Lowness for isomorphism and degrees of genericity

Abstract

A Turing degree d is said to be low for isomorphism if whenever two computable structures are d-computably isomorphic, then they are actually computably isomorphic. We construct a real that is 1-generic and low for isomorphism but not computable from a 2-generic and thus provide a counterexample to Franklin and Solomon’s conjecture that the properly 1-generic degrees are neither low for isomorphism nor degrees of categoricity.

Keywords

Computability isomorphism genericity lowness

1. Introduction

A set A is low for a relativizable class $C$ if using it as an oracle does not reduce the class at all, that is, if $C^{A} = C$ . This term was first introduced in pure computability theory in 1972 with respect to Turing functionals [12]. Since then, lowness has been studied in “applied” subfields of computability theory such as algorithmic randomness [7] and computational learning theory [11], and it was studied for the first time in the context of computable structure theory by Franklin and Solomon [8]. Here, Franklin and Solomon defined the notion of lowness for isomorphism.

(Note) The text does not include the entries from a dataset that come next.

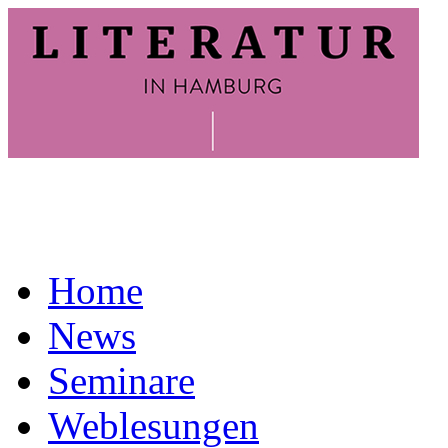
Home
News
Seminare
Weblesungen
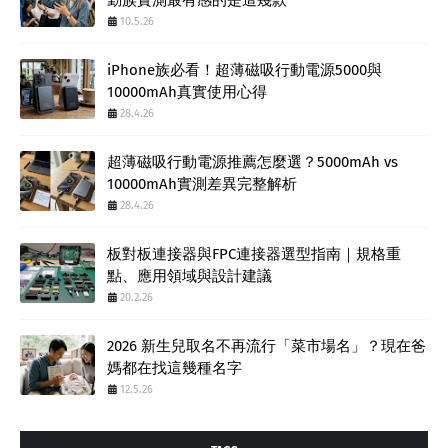
10.5.26
iPhone族必看！超薄磁吸行動電源5000與
10000mAh真實使用心得
28.4.26
超薄磁吸行動電源推薦怎麼選？5000mAh vs
10000mAh實測差異完整解析
28.4.26
板對板連接器與FPC連接器選型指南｜規格重
點、應用領域與設計建議
20.2.26
2026 新生兒取名不再流行「菜市場名」？現在爸
媽都在找這幾種名字
12.5.26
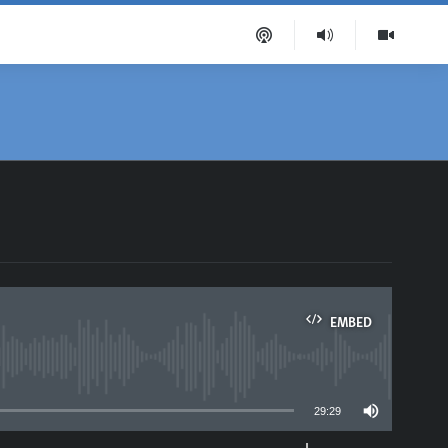
EMBED
able
29:29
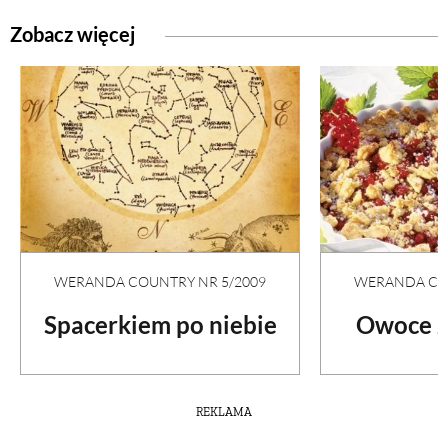
Zobacz więcej
WERANDA COUNTRY NR 5/2009
WERANDA COU
Spacerkiem po niebie
Owoce z
REKLAMA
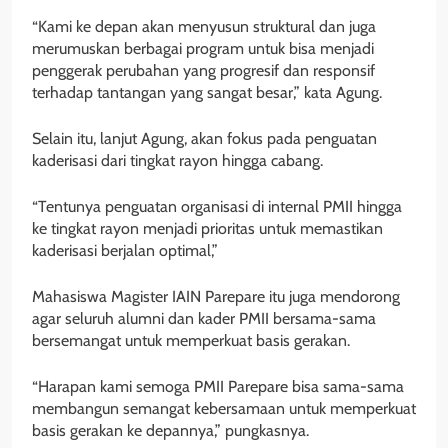
“Kami ke depan akan menyusun struktural dan juga
merumuskan berbagai program untuk bisa menjadi
penggerak perubahan yang progresif dan responsif
terhadap tantangan yang sangat besar,” kata Agung.
Selain itu, lanjut Agung, akan fokus pada penguatan
kaderisasi dari tingkat rayon hingga cabang.
“Tentunya penguatan organisasi di internal PMII hingga
ke tingkat rayon menjadi prioritas untuk memastikan
kaderisasi berjalan optimal,”
Mahasiswa Magister IAIN Parepare itu juga mendorong
agar seluruh alumni dan kader PMII bersama-sama
bersemangat untuk memperkuat basis gerakan.
“Harapan kami semoga PMII Parepare bisa sama-sama
membangun semangat kebersamaan untuk memperkuat
basis gerakan ke depannya,” pungkasnya.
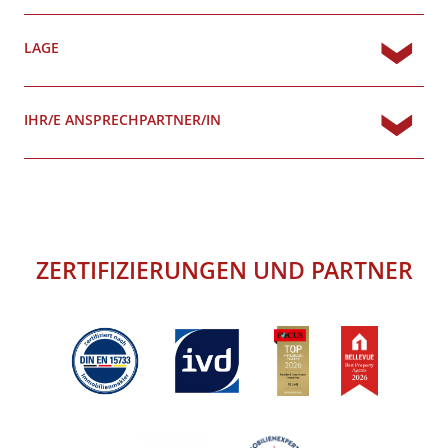
LAGE
IHR/E ANSPRECHPARTNER/IN
ZERTIFIZIERUNGEN
UND
PARTNER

We write that $A$ is d-computably isomorphic to $B$ ( $A ≅_{d} B$ ) if there is an isomorphism from $A$ to $B$ that is computable from d.

Definition 1.1.
[8] A degree d is low for isomorphism if for every pair of computable structures $A$ and $B$ , if $A ≅_{d} B$ , then $A ≅_{0} B$ .

Informally, d is low for isomorphism if, whenever it can compute an isomorphism between two computable structures, no oracle is actually necessary to do so because they are already computably isomorphic.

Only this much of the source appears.